火を守ること

08年の夏、神戸の都賀川というところで、増水による悲惨な事故があり、小学生や幼い子どもを含む、五人の命が失われた。
http://www.mainichi.jp/area/hyogo/news/20081226ddlk28070334000c.html


「親水」という発想があるそうで、この川も川床や川岸がコンクリートで固められて、子どもたちはその岸辺に降りて遊んでいたのだが、予期せぬ増水で命を奪われた。緊急に難を逃げるための設備が整っていないことが批判されたと記憶する。


ところで、この川がコンクリートで固められる前、川岸で暮らしている野宿者の人たちが居たそうである。
「親水」工事のために、この人たちは追い立てられ、その後行方が分からなくなったという。
ぼくは、そうした経緯で工事が進められたことと、子どもや弱い人たちが犠牲になるような事故が発生したということには、共通した根があると思う。
実際に、安全のためということで行われた工事の結果として、急激な増水が起こり、人の命が失われたのである。
いったい「親水」というが、それは誰のためのものだろうか?


この「安全」や「親水」とは、川岸で雨露をしのいでいる人たちの命を軽視し、その居場所を奪うことで確立されるような事柄だということになる。
しかしでは、そこで「安全」や「親水」を享受する主体(「私」)とは、一体誰なのか、ということだ。
それはたしかに「市民」や「住民」であろうが、そうである「私」とは、居場所を奪われる人たちとの共感の能力(力能)を削除された、限定的な私のあり方に他ならないのではないだろうか?
その誰か分からない、もはや十全な私自身とは言えないはずの「私」の「安全」や「快適」や「健康」のために、「親水」の空間が形成されるのだが、そうした限定的な人間のあり方のために形成された空間であれば、そこから排除される命、もしくは軽視され犠牲になる可能性のある命が生じることは、むしろ必然的なことではないのか。
ここには、人間の生命に対する、基本的な配慮や感覚のようなものが欠けていると思えるのである。

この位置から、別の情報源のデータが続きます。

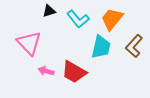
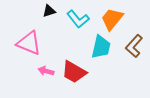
pink triangle: rotated 24 degrees counterclockwise
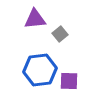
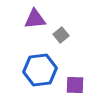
gray square: moved 1 px right, 1 px down
purple square: moved 6 px right, 4 px down
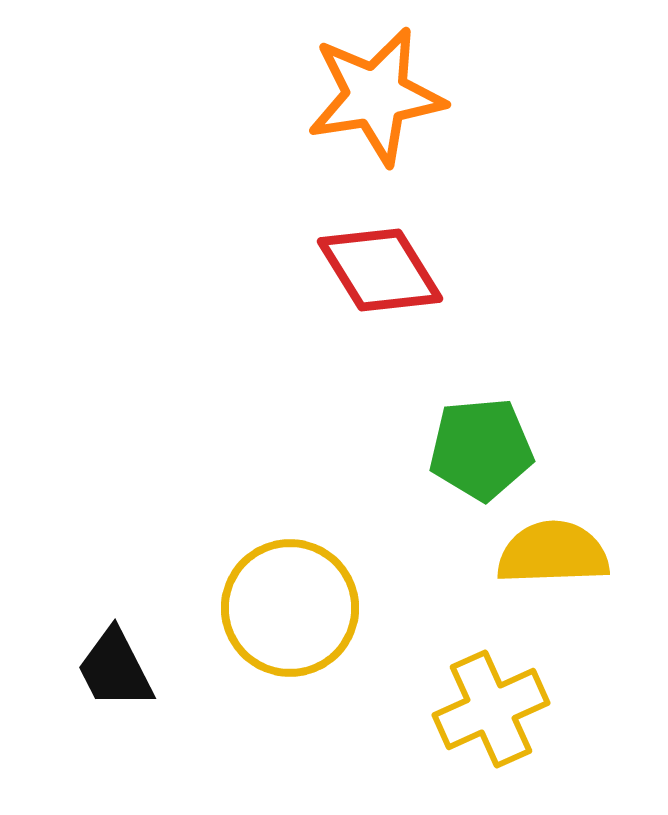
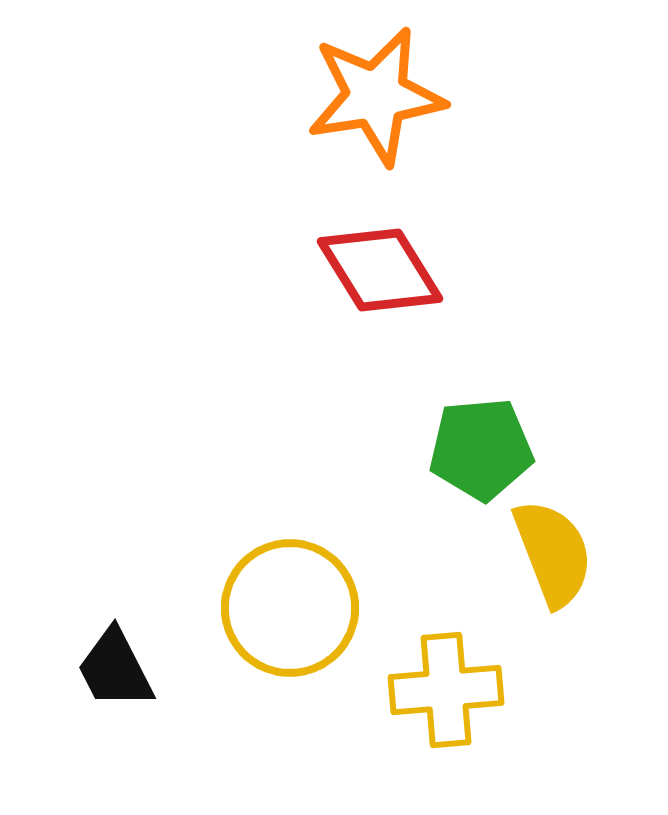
yellow semicircle: rotated 71 degrees clockwise
yellow cross: moved 45 px left, 19 px up; rotated 19 degrees clockwise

われわれの社会の原理、その目的とされているものは、すでに根底から歪められ限定された人間の像に基づいているのではないか?
社会のあり方を考える場合、われわれは、そこであらかじめ誰かに対する排除が前提とされていないかということ、その前提のもとにわれわれの「心理」や「欲望」が構成されているのではないかということを、疑う必要がある。

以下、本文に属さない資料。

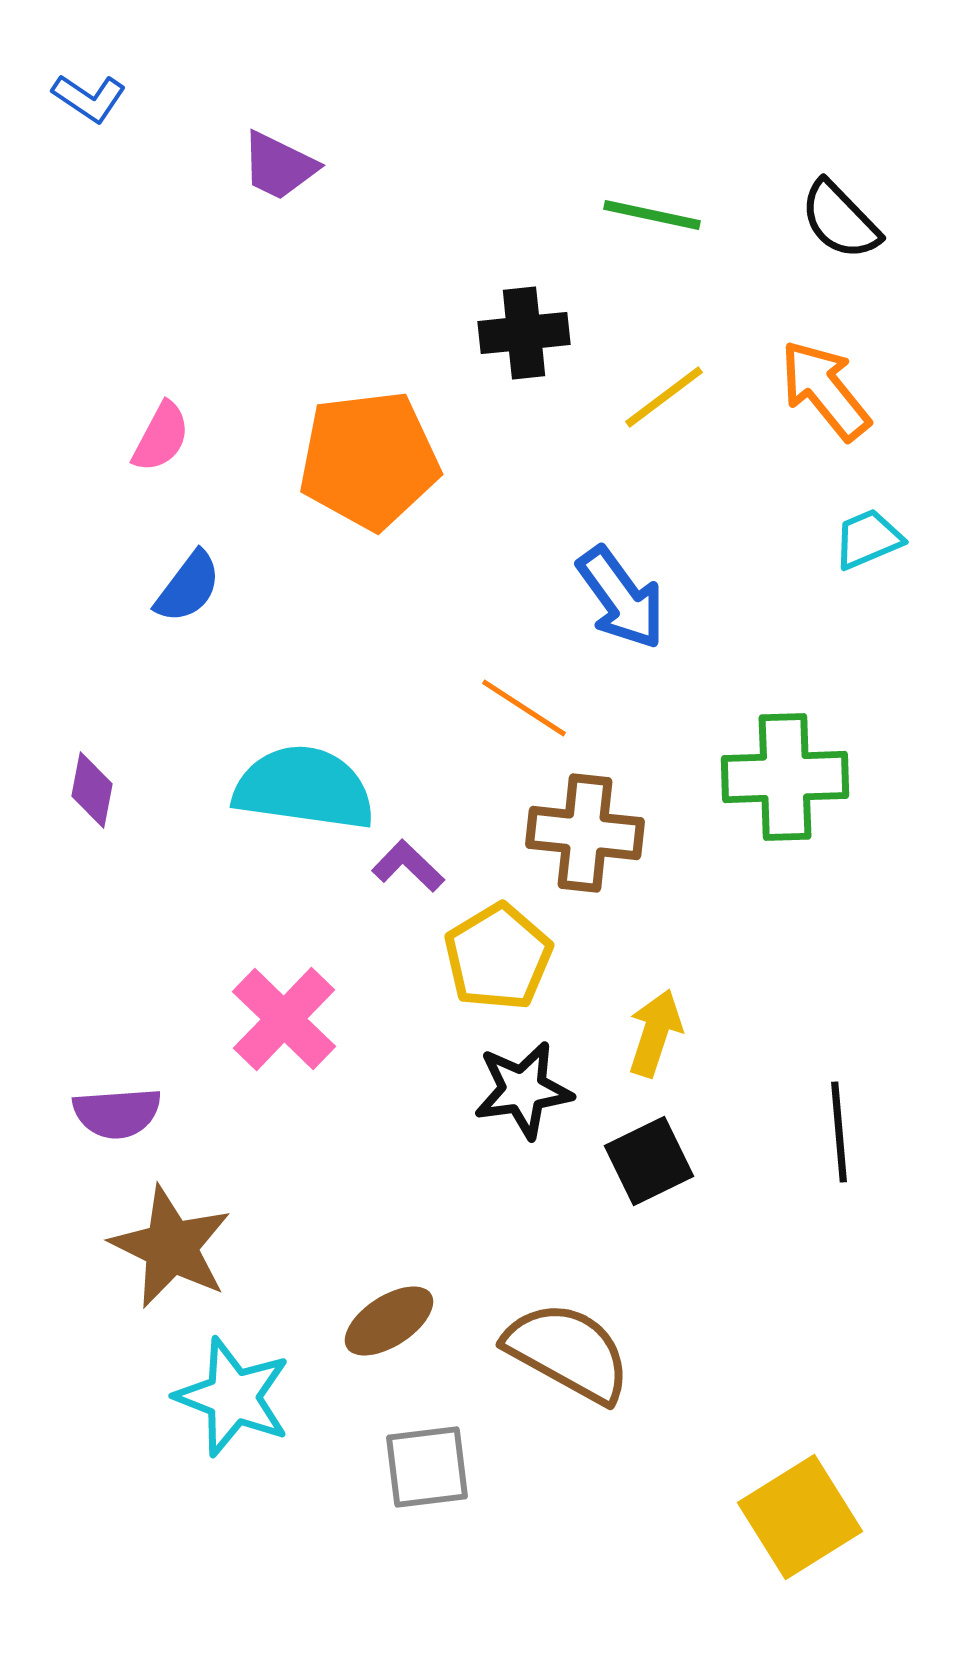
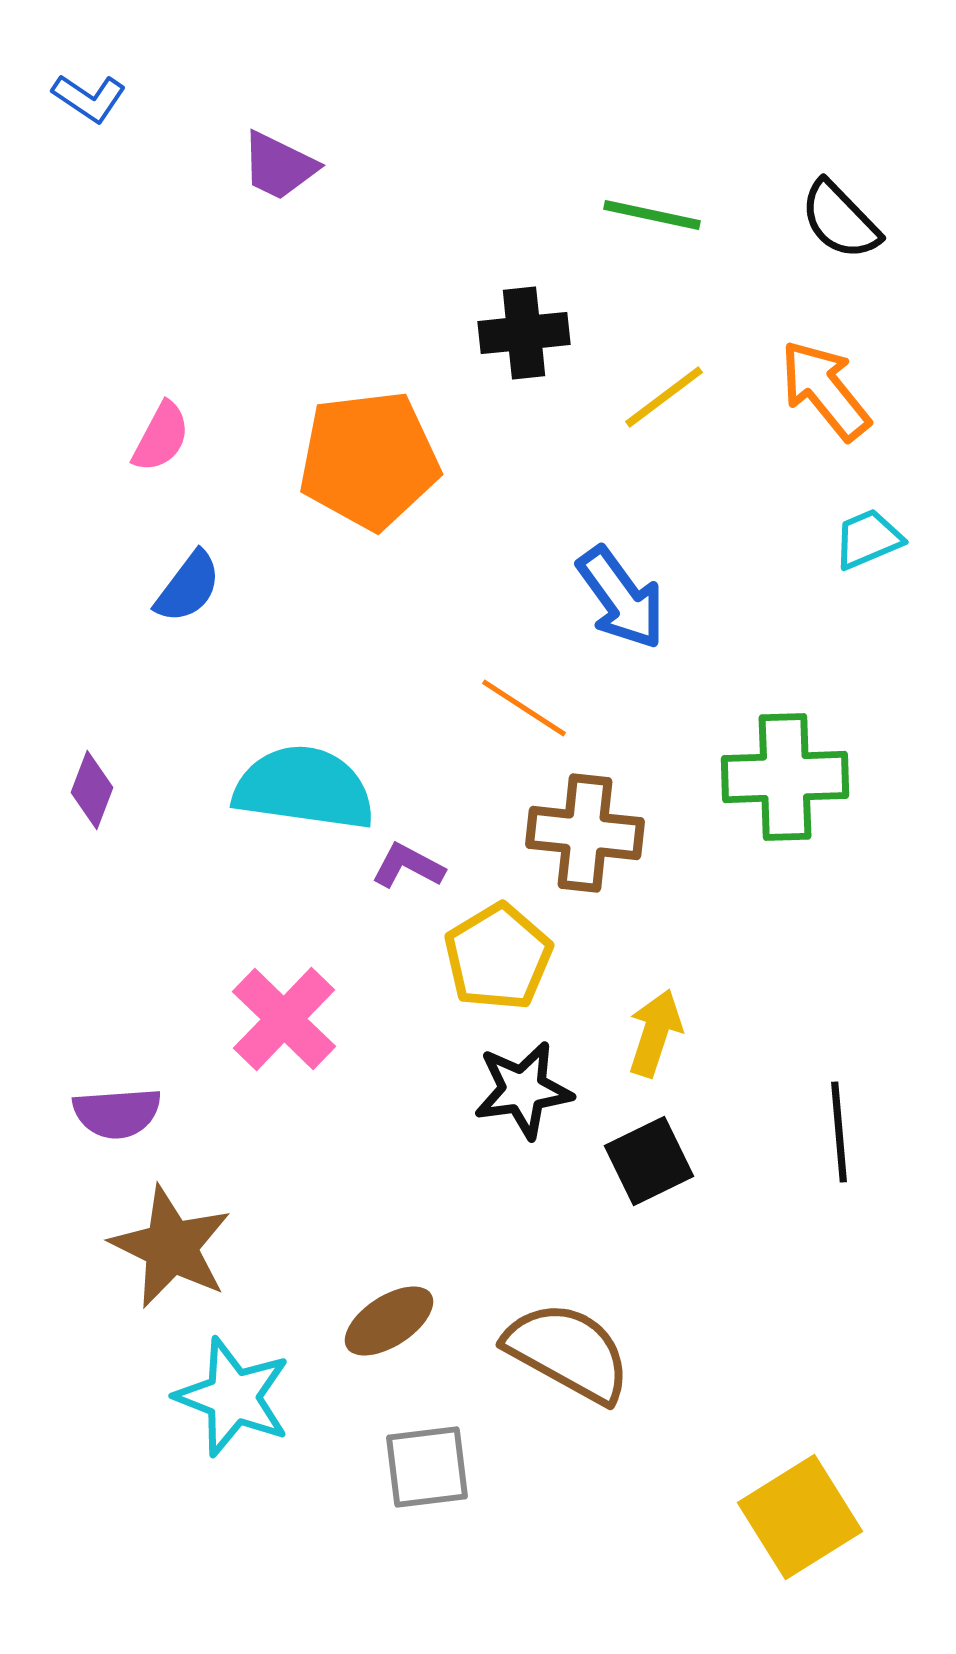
purple diamond: rotated 10 degrees clockwise
purple L-shape: rotated 16 degrees counterclockwise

重要な論文「暴力と形而上学」(『エクリチュールと差異』上巻所収)のなかで、ジャック・デリダは、エマニュエル・レヴィナスの倫理主義的な思想を、同一性と自同性とを混同している点において非難している。


つまり、レヴィナスは、「私」を告発する他者(レヴィナスは、ホロコーストの犠牲者たちのことを想起していると思われる)を、「私」とはまったく隔絶した地平にあって決して触れることの出来ないもの(積極的無限)のように語る。
たしかに、「私」と、私を告発する他者(死者であれ、生者であれ、未生のものであれ)とは同一性を有しているとは言えないだろう。
だが、「私」と他者とが同じ地平をまったく共有しないのであれば、そもそも「私」は、この他者の悲惨を理解することも感受することも想像することも出来ないだろう。
デリダが強調するのは、「私」と(迫害されている)他者とは、その立場や境遇の差異を、いわば共有している、ということである。
この共有される地平のことを、「自同性」という言葉で呼んでいる。


デリダがこの点を強調してレヴィナスの思想を批判したのは、他者(の悲惨)を「私」には触れることの出来ない「積極的無限」という形で絶対化するレヴィナスの語りが、その意図に反して犠牲者の神秘化を呼び寄せ、ある種の政治によって利用されることを警戒したからだろう。
デリダの意図は、そうした犠牲者(他者)の神秘化による政治から、他者の悲惨の体験を言わば奪還し、「私」の身体と地続きのものとして捉えようとするところにあったのだと思う。
それは、暫定的で永続的な正義の実現のための営みが目指される空間のなかに、他者の悲惨の体験を、「私」の生と共に位置づけようとすることである。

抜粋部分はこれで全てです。